Personalmente, creo que existe sólo una explicación plausible de este curioso episodio. Lo cierto es que las obras de Ed P. Sanders (algunas de las cuales han sido traducidas al castellano en los últimos años), uno de los autores más sensatos de la investigación sobre Jesús, representan en diversos aspectos una visión difícilmente compatible con la imagen teológica predominante. Esta visión teológica es compartida por el catedrático en cuestión –autor y editor de obras teológicas sobre el cristianismo–, a quien la obra de Sanders ha debido romper los esquemas. Probablemente imposibilitado por sus limitaciones intelectuales para refutar las conclusiones de Sanders, nuestro buen catedrático necesitaba ridiculizarle. Así pues, su mente le obligó a cometer un garrafal error de lectura con el objeto de hallar una coartada para poder ridiculizar una visión historiográfica que le resulta inasumible. Lo mismo, mutatis mutandis, sirve para explicar la reacción del exegeta.

Es posible que alguno de los lectores prefiera no ver en lo que he contado –en especial si sospecha que el catedrático podría ser uno de sus amigos– más que una simple anécdota, y objetar que, al igual que todos tenemos prejuicios, “todos nos equivocamos”. Sin duda alguna, no se trata aquí de hacer sangre sobre la incompetencia de alguien cuyo nombre en todo caso piadosamente omitimos. Personalmente, creo que esta anécdota tiene un valor paradigmático acerca de cómo funciona la mente de muchas personas al enfrentarse a datos que refutan sus más acariciadas creencias.

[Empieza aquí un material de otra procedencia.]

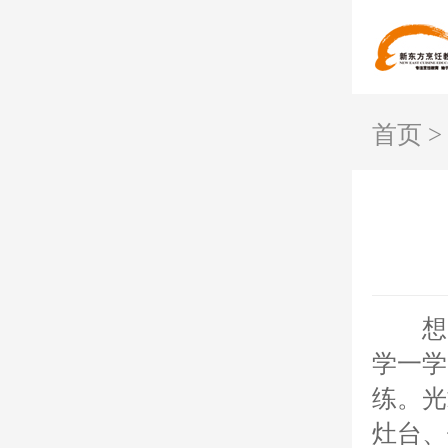
首页
>
想
学一学
练。光
灶台、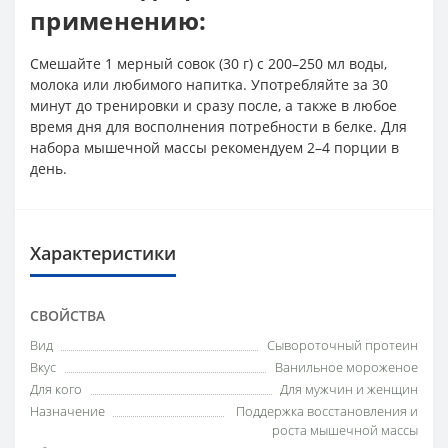
применению:
Смешайте 1 мерный совок (30 г) с 200–250 мл воды,
молока или любимого напитка. Употребляйте за 30
минут до тренировки и сразу после, а также в любое
время дня для восполнения потребности в белке. Для
набора мышечной массы рекомендуем 2–4 порции в
день.
Характеристики
СВОЙСТВА
Вид
Сывороточный протеин
Вкус
Ванильное мороженое
Для кого
Для мужчин и женщин
Назначение
Поддержка восстановления и
роста мышечной массы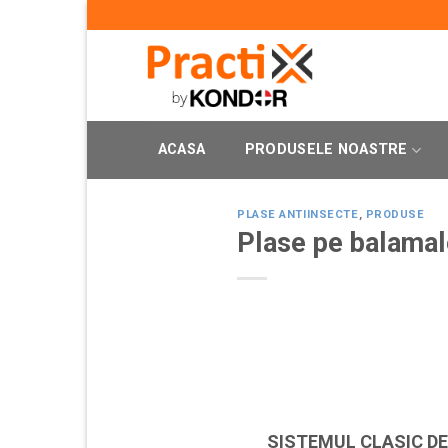
Skip
to
content
ACASA
PRODUSELE NOASTRE
PLASE ANTIINSECTE
,
PRODUSE
Plase pe balamal
SISTEMUL CLASIC D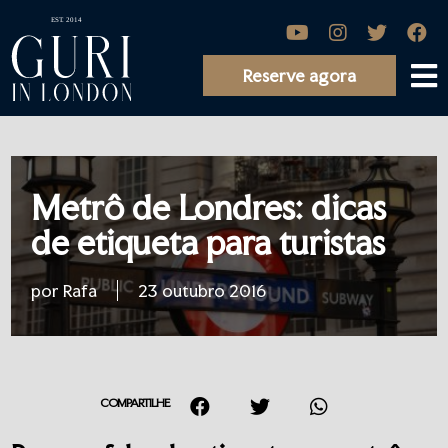
Reserve agora
Metrô de Londres: dicas
de etiqueta para turistas
por Rafa
23 outubro 2016
COMPARTILHE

Sin duda, en la mente del catedrático había buena conciencia, y en absoluto voluntad de engañar a nadie, y menos a sí mismo. Pero es un hecho que el catedrático se equivocó, que lo hizo de manera garrafal, y que objetivamente engañó otras personas (y en primer lugar a sí mismo). A saber en cuántas otras ocasiones lo habrá hecho. A mi juicio –y al de algunos otros–, esto ocurre por doquier con numerosas personas que estudian la figura de Jesús de Nazaret y los orígenes cristianos, y se encuentran con cosas que no les gustan –cosas que no pueden refutar a no ser ridiculizando a otros o leyendo mal cosas que un niño podría leer bien–.

La denuncia de las distorsiones de la verdad –o, si se prefiere, de la verosimilitud– histórica que se producen en el ámbito de la investigación sobre el judío Jesús y sobre los orígenes cristianos no es un ejercicio fútil o la ocasión para que eruditos o pseudoeruditos se desahoguen con el mundo. Tal denuncia -aunque no sirva para nada- es un deber intelectual, y es también –como espero mostrar más adelante, cuando tengamos ocasión de reflexionar sobre las gravísimas consecuencias de ciertas ilusiones exegéticas– un deber ético.

P.D. He leído hoy los comentarios a mi post de la semana pasada. Los contestaré enseguida.